Give back every line of the data exactly. Pictures are not part of the copy.
+++
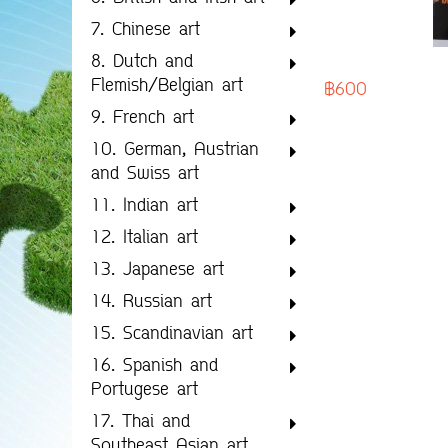
7. Chinese art
8. Dutch and
Flemish/Belgian art
฿600
9. French art
10. German, Austrian
and Swiss art
11. Indian art
12. Italian art
13. Japanese art
14. Russian art
15. Scandinavian art
16. Spanish and
Portugese art
17. Thai and
Southeast Asian art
+++
_Solution for this problem:_
7. Chinese art
8. Dutch and
Flemish/Belgian art
฿600
9. French art
10. German, Austrian
and Swiss art
11. Indian art
12. Italian art
13. Japanese art
14. Russian art
15. Scandinavian art
16. Spanish and
Portugese art
17. Thai and
Southeast Asian art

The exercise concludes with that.